It's because you have a return
statement in your finally
block - so the IOException
is not actually going to be thrown out of your getCount()
method. If a finally
block completes abruptly (i.e. it throws an exception or has a return statement), that is the way that the whole try/finally or try/catch/finally block completes.
From JLS section 14.20.2:
If execution of the try block completes abruptly because of a throw of a value V, then there is a choice:
- ...
- If the finally block completes abruptly for reason S, then the try statement completes abruptly for reason S (and the throw of value V is discarded and forgotten).

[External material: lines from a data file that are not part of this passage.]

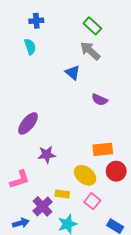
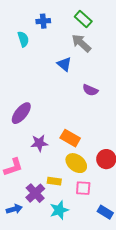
blue cross: (36, 21) -> (43, 21), moved
orange rectangle: (103, 149) -> (70, 138), moved, turned 36
pink square: (92, 201) -> (83, 188), turned -35

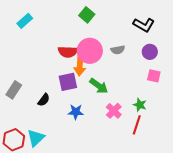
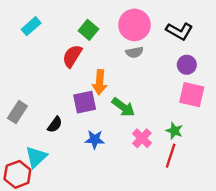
green square: (87, 15) -> (88, 30), moved
gray semicircle: (118, 50) -> (135, 52), moved
pink circle: (90, 51) -> (135, 25), moved
red semicircle: (68, 52) -> (72, 56), moved, turned 120
pink square: (154, 76) -> (192, 95), size x1.5
cyan triangle: (36, 138) -> (36, 157), moved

And from section 11.2.2 (exception analysis of statements) - emphasis is mine:
A try statement (§14.20) can throw an exception class E iff either:
- The try block can throw E, or an expression used to initialize a resource (in a try-with-resources statement) can throw E, or the automatic invocation of the close() method of a resource (in a try-with-resources statement) can throw E, and E is not assignment compatible with any catchable exception class of any catch clause of the try statement, and either no finally block is present or the finally block can complete normally
- ...
In your case, the finally block cannot complete normally (i.e. get to the closing brace) due to the return statement, so the result of the analysis of the try statement is that it cannot throw the exception.
If you move the return 10;
to after the finally
block, you'll get the error you expected.